During the interview McClure said he wanted to correct an industry myth -- that there are all kinds of new attacks coming out every day. "The industry tries to say that there are new viruses all the time because they want to sell upgrades and subscriptions and all that kind of stuff." He said that most of the signature files being created today are for variants of known viruses and not necessarily for new ones.

Example? WannaCry and NotPetya.

McClure said signature-based systems were not very effective in the summer of 2017; therefore these two malware outbreaks had a lot of impact. He said about ninety percent of these attacks were variants. "If companies had signature-based protection in place, why would these attacks work? Because signature-based protection is too limiting; it's based on what’s been seen before."

McClure said that not one of Cylance's customers were effected by WannaCry or NotPetya, although he said the real proof is found in talking with customers. "Number one thing they will say is 'It just works'.” He said his deep knowledge-based anti-malware eliminates the threat vector on networks and back end systems so admins can get their nights and weekend back. "At Cylance we create silence," he said.

But McClure didn't just start a company to make amends for decades of signature-based approach to malware. He added that he did so literally to protect people.

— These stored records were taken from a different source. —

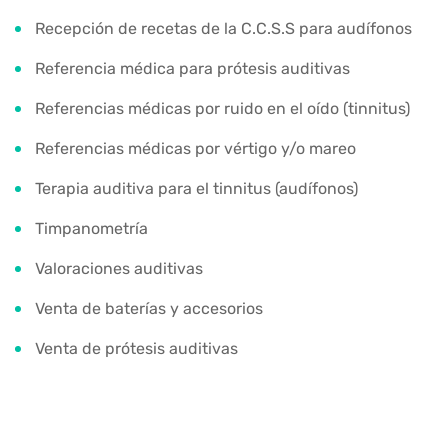
Recepción de recetas de la C.C.S.S para audífonos
Referencia médica para prótesis auditivas
Referencias médicas por ruido en el oído (tinnitus)
Referencias médicas por vértigo y/o mareo
Terapia auditiva para el tinnitus (audífonos)
Timpanometría
Valoraciones auditivas
Venta de baterías y accesorios
Venta de prótesis auditivas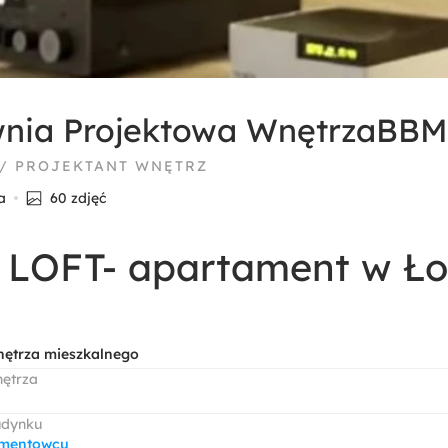
nia Projektowa WnętrzaBBM
 / PROJEKTANT WNĘTRZ
a
60 zdjęć
u LOFT- apartament w Ło
nętrza mieszkalnego
nętrza
udynku
amentowcu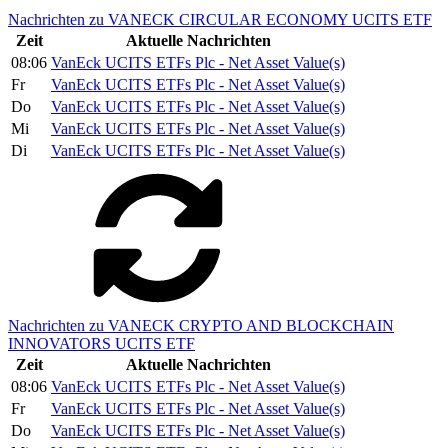
Nachrichten zu VANECK CIRCULAR ECONOMY UCITS ETF
Zeit
Aktuelle Nachrichten
08:06
VanEck UCITS ETFs Plc - Net Asset Value(s)
Fr
VanEck UCITS ETFs Plc - Net Asset Value(s)
Do
VanEck UCITS ETFs Plc - Net Asset Value(s)
Mi
VanEck UCITS ETFs Plc - Net Asset Value(s)
Di
VanEck UCITS ETFs Plc - Net Asset Value(s)
Nachrichten zu VANECK CRYPTO AND BLOCKCHAIN
INNOVATORS UCITS ETF
Zeit
Aktuelle Nachrichten
08:06
VanEck UCITS ETFs Plc - Net Asset Value(s)
Fr
VanEck UCITS ETFs Plc - Net Asset Value(s)
Do
VanEck UCITS ETFs Plc - Net Asset Value(s)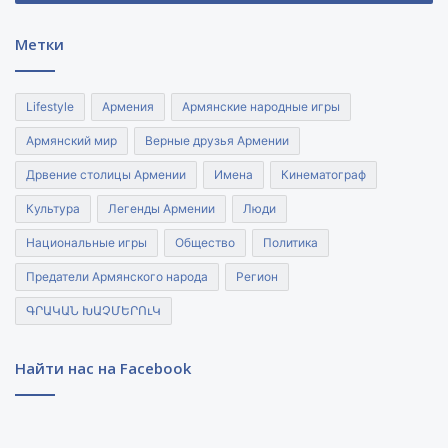
почты
Метки
Lifestyle
Армения
Армянские народные игры
Армянский мир
Верные друзья Армении
Дрвение столицы Армении
Имена
Кинематограф
Культура
Легенды Армении
Люди
Национальные игры
Общество
Политика
Предатели Армянского народа
Регион
ԳՐԱԿԱՆ ԽԱՉՄԵՐՈւԿ
Найти нас на Facebook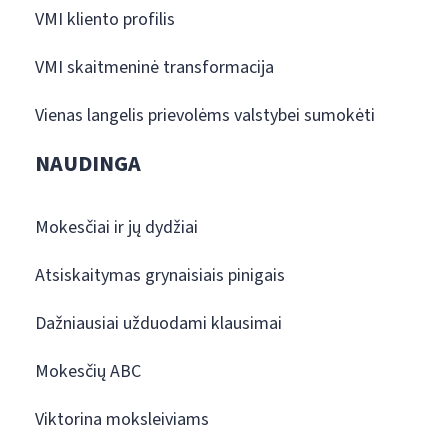
VMI kliento profilis
VMI skaitmeninė transformacija
Vienas langelis prievolėms valstybei sumokėti
NAUDINGA
Mokesčiai ir jų dydžiai
Atsiskaitymas grynaisiais pinigais
Dažniausiai užduodami klausimai
Mokesčių ABC
Viktorina moksleiviams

He explained that his dad was in law enforcement and was in Navy in the Korean War before and that is brothers went into law enforcement as well. "I know I'm driven to protecting people."

McClure cited one personal example of that passion, helping a friend of his wife’s who was being extorted for sex pictures online, "if you don’t do A, then B, and then C will happen. Well, I wanted to make sure this didn’t happen so I’ll always try and help someone even if I know I shouldn’t. My core mission -- and passion, I guess -- is to deliver protection so others no longer have to suffer victimization online. And it's also a big part of our mission and culture at Cylance."